### Work to complete
Once the line containing "Cut a piece of the dark blue" is found, copy that line and all remaining lines of the records exactly, including the last one, and add nothing.
───── Dataset records ─────
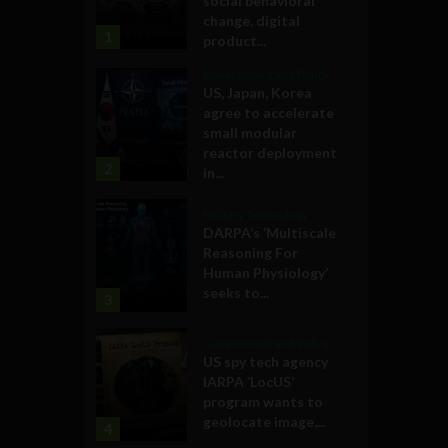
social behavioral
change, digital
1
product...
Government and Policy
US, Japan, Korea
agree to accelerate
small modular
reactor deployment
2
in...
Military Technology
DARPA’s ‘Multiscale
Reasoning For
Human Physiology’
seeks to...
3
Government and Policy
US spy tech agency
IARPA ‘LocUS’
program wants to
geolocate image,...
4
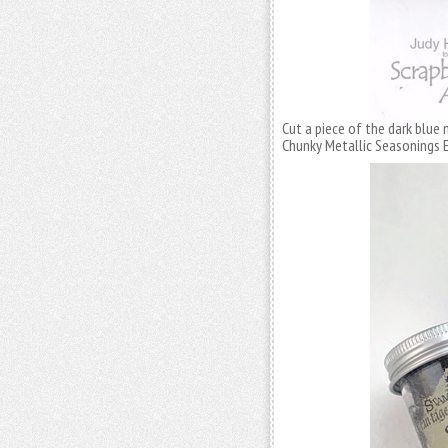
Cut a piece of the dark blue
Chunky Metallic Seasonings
─────
### Reply to the task
Cut a piece of the dark blue
Chunky Metallic Seasonings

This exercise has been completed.